Wie schätzt du den Ausblick im Deutschrap ein und welches Fazit ziehst du aus der Analyse dieser Lieder?

Zumindest die Verwendung offensichtlich sexistischer Sprache nahm zuletzt ab – das ergibt meiner Meinung nach auch Sinn für ein Genre, das immer größer wird und durch die Zuwendung zum Mainstream auch zumindest in Teilen radiotauglicher werden will. Da muss dann der Sexismus subtiler versteckt werden. Ob Sexismus im Ganzen zu oder abnimmt lässt sich daran aber überhaupt nicht festmachen.

Fazit: Es ist kompliziert. Datenjournalismus kommt bei der Bewertung von Kultur schnell an seine Grenzen.

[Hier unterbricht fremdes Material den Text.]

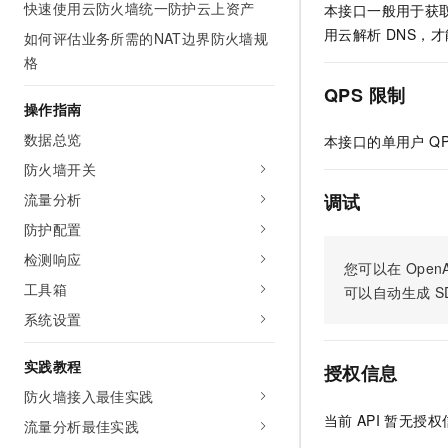
快速使用云防火墙统一防护云上资产
本接口一般用于获取
AI 产品 免费试用
网络
安全
云开发大赛
Tableau 订阅
用云解析 DNS，
如何评估业务所需的NAT边界防火墙规
1亿+ 大模型 tokens 和 
可观测
入门学习赛
格
中间件
AI空中课堂在线直播课
140+云产品 免费试用
大模型服务
QPS 限制
上云与迁云
产品新客免费试用，最长1
数据库
操作指南
生态解决方案
千问AI平台-Token Plan
企业出海
数据总览
大模型ACA认证体验
本接口的单用户 Q
大数据计算
助力企业全员 AI 认知与能
行业生态解决方案
防火墙开关
政企业务
媒体服务
千问AI平台-模型体验
流量分析
调试
开发者生态解决方案
在线体验全尺寸、多种模态
企业服务与云通信
防护配置
AI 开发和 AI 应用解决
Happy 系列大模型
检测响应
域名与网站
您可以在
OpenA
工具箱
可以自动生成
S
终端用户计算
系统设置
Serverless
大模型解决方案
实践教程
授权信息
开发工具
防火墙接入最佳实践
快速部署 Dify，高效搭建 
当前
API
暂无授权
流量分析最佳实践
迁移与运维管理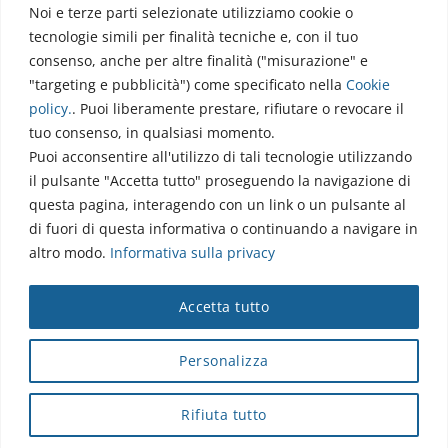
Noi e terze parti selezionate utilizziamo cookie o
Via dell’Elettronica
tecnologie simili per finalità tecniche e, con il tuo
86077 Pozzilli (IS)
consenso, anche per altre finalità ("misurazione" e
☏ 0865/915407
"targeting e pubblicità") come specificato nella
Cookie
segreteriapolodidattico@neuromed.it
policy
.
. Puoi liberamente prestare, rifiutare o revocare il
tuo consenso, in qualsiasi momento.
Puoi acconsentire all'utilizzo di tali tecnologie utilizzando
il pulsante "Accetta tutto" proseguendo la navigazione di
questa pagina, interagendo con un link o un pulsante al
di fuori di questa informativa o continuando a navigare in
altro modo.
Informativa sulla privacy
Copyright © 2026 Istituto Neurologico Mediterraneo
Accetta tutto
Neuromed S.p.A.
Webmail
|
Privacy Policy
|
Privacy
|
Disclaimer
|
Accessibilità
|
Contatti
|
Credits
Personalizza
Cap. Soc. € 4.040.000 i.v. - Numero REA IS - 18112 - P.IVA/Cod.
Fiscale 00068310945 - neuromed@pec.it
Rifiuta tutto
Sottoposto alla direzione e coordinamento di I.SVI.M SpA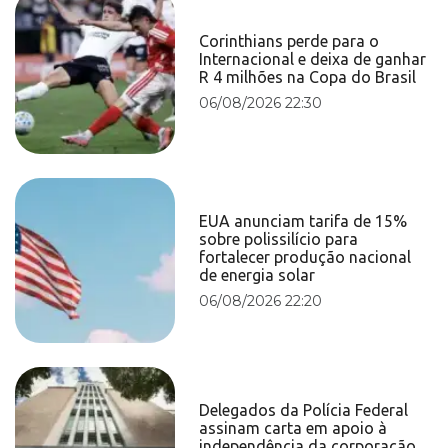
Corinthians perde para o
Internacional e deixa de ganhar
R 4 milhões na Copa do Brasil
06/08/2026 22:30
EUA anunciam tarifa de 15%
sobre polissilício para
fortalecer produção nacional
de energia solar
06/08/2026 22:20
Delegados da Polícia Federal
assinam carta em apoio à
independência da corporação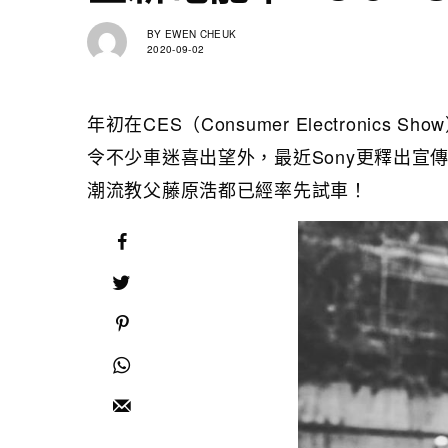
BY
EWEN CHEUK
2020-09-02
年初在CES（Consumer Electronics 
令不少車迷喜出望外，最近Sony更釋出宣傳
潮流教父藤原浩都已經率先試車！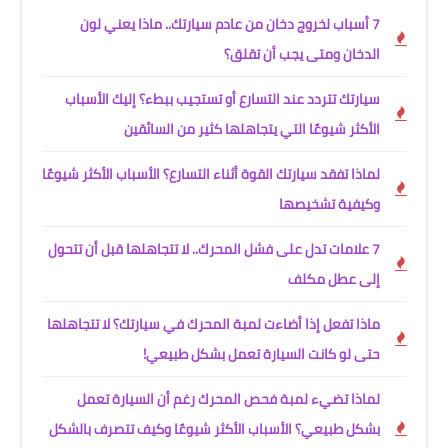
7 أسباب لخروج دخان من عادم سيارتك.. ماذا يعني لون
الدخان ومتى يجب أن تقلق؟
سيارتك تتردد عند التسارع أو تستجيب ببطء؟ إليك الأسباب
الأكثر شيوعًا التي يتجاهلها كثير من السائقين
لماذا تفقد سيارتك القوة أثناء التسارع؟ الأسباب الأكثر شيوعًا
وكيفية تشخيصها
7 علامات تدل على فشل المحرك.. لا تتجاهلها قبل أن تتحول
إلى عطل مكلف
ماذا تفعل إذا أضاءت لمبة المحرك في سيارتك؟ لا تتجاهلها
حتى لو كانت السيارة تعمل بشكل طبيعي!
لماذا تضيء لمبة فحص المحرك رغم أن السيارة تعمل
بشكل طبيعي؟ الأسباب الأكثر شيوعًا وكيف تتصرف بالشكل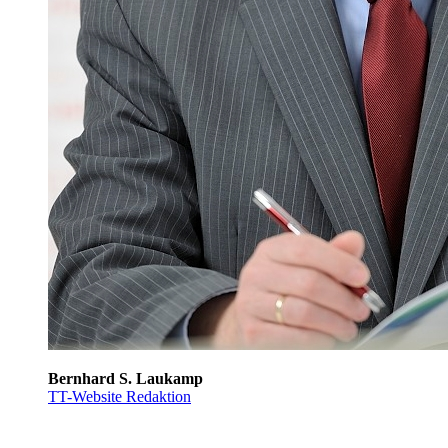
Bernhard S. Laukamp
TT-Website Redaktion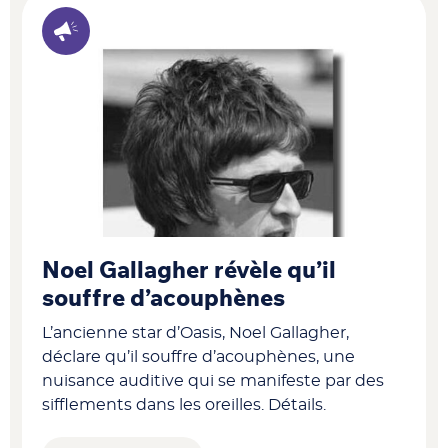
Noel Gallagher révèle qu’il
souffre d’acouphènes
L’ancienne star d’Oasis, Noel Gallagher,
déclare qu’il souffre d’acouphènes, une
nuisance auditive qui se manifeste par des
sifflements dans les oreilles. Détails.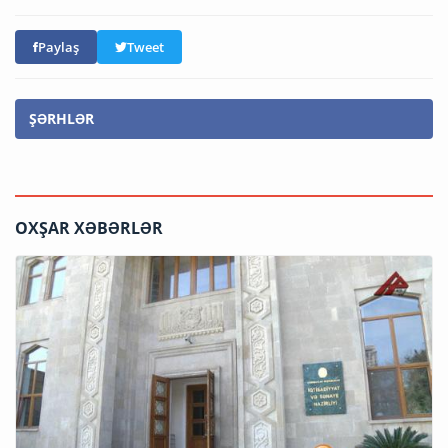
Paylaş
Tweet
ŞƏRHLƏR
OXŞAR XƏBƏRLƏR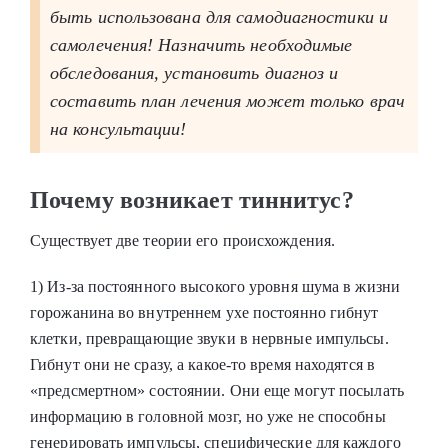
быть использована для самодиагностики и
самолечения! Назначить необходимые
обследования, установить диагноз и
составить план лечения может только врач
на консультации!
Почему возникает тиннитус?
Существует две теории его происхождения.
1) Из-за постоянного высокого уровня шума в жизни
горожанина во внутреннем ухе постоянно гибнут
клетки, превращающие звуки в нервные импульсы.
Гибнут они не сразу, а какое-то время находятся в
«предсмертном» состоянии. Они еще могут посылать
информацию в головной мозг, но уже не способны
генерировать импульсы, специфические для каждого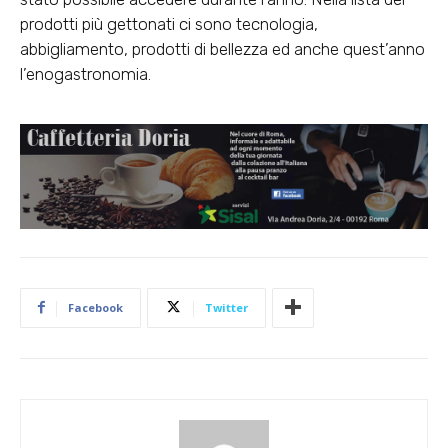
prodotti più gettonati ci sono tecnologia,
abbigliamento, prodotti di bellezza ed anche quest’anno
l’enogastronomia.
Facebook
Twitter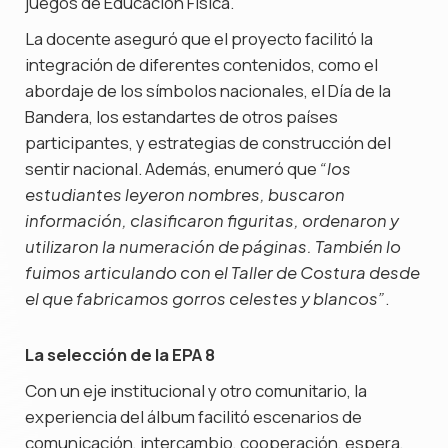
juegos de Educación Física.
La docente aseguró que el proyecto facilitó la
integración de diferentes contenidos, como el
abordaje de los símbolos nacionales, el Día de la
Bandera, los estandartes de otros países
participantes, y estrategias de construcción del
sentir nacional. Además, enumeró que
“los
estudiantes leyeron nombres, buscaron
información, clasificaron figuritas, ordenaron y
utilizaron la numeración de páginas. También lo
fuimos articulando con el Taller de Costura desde
.
el que fabricamos gorros celestes y blancos”
La selección de la EPA 8
Con un eje institucional y otro comunitario, la
experiencia del álbum facilitó escenarios de
comunicación, intercambio, cooperación, espera,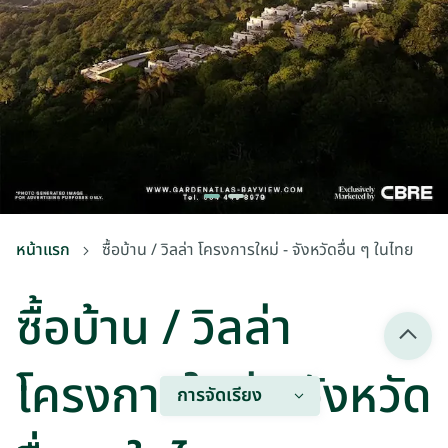
หน้าแรก
ซื้อบ้าน / วิลล่า โครงการใหม่ - จังหวัดอื่น ๆ ในไทย
ซื้อบ้าน / วิลล่า
โครงการใหม่ - จังหวัด
การจัดเรียง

Ja, ich kann nach dieser Untersuchung etwas über die Entwicklung sexistischer Sprache im Deutschrap sagen – dadurch lässt sich aber nicht Eins zu Eins auf Sexismus schließen. Das reine Zählen gibt mir keine Infos über den Künstler, Kontext, Ironie, Intention. Deswegen dreht sich der Großteil des Textes auch um die Einschränkungen meiner Analyse. Sexistische Sprache gehört seit Aggro Berlin zur Szene dazu, ist aber nur ein Indikator für Sexismus.